_ACTIVITY_.
Copy out exactly each line from the line with "Die große Bierzelte auf dem Oktoberfest" through the last line of the material below.

_GIVEN INFORMATION_.
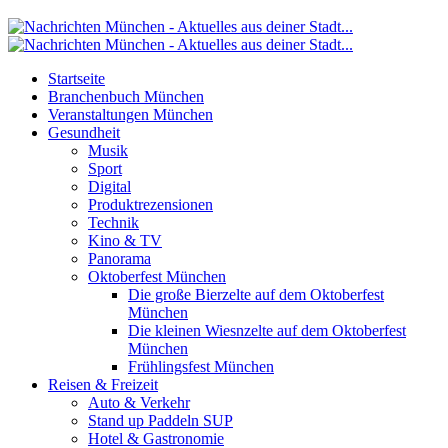
Startseite
Branchenbuch München
Veranstaltungen München
Gesundheit
Musik
Sport
Digital
Produktrezensionen
Technik
Kino & TV
Panorama
Oktoberfest München
Die große Bierzelte auf dem Oktoberfest
München
Die kleinen Wiesnzelte auf dem Oktoberfest
München
Frühlingsfest München
Reisen & Freizeit
Auto & Verkehr
Stand up Paddeln SUP
Hotel & Gastronomie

_RESULT FOR THIS TASK_.
Die große Bierzelte auf dem Oktoberfest
München
Die kleinen Wiesnzelte auf dem Oktoberfest
München
Frühlingsfest München
Reisen & Freizeit
Auto & Verkehr
Stand up Paddeln SUP
Hotel & Gastronomie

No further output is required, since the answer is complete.